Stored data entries
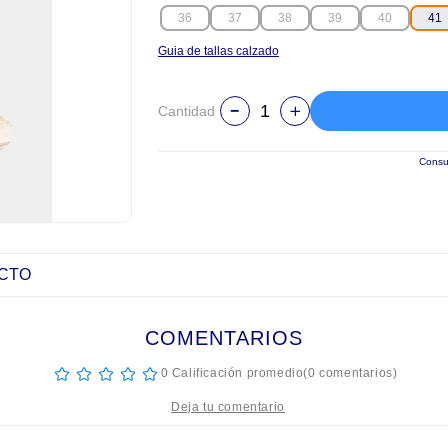
36
37
38
39
40
41
Guia de tallas calzado
Cantidad
Consul
UCTO
COMENTARIOS
☆
☆
☆
☆
☆
0 Calificación promedio
(0 comentarios)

Your objective
Return every entry unchanged and skip the pictures.

Solution
36
37
38
39
40
41
Guia de tallas calzado
Cantidad
Consul
UCTO
COMENTARIOS
☆
☆
☆
☆
☆
0 Calificación promedio
(0 comentarios)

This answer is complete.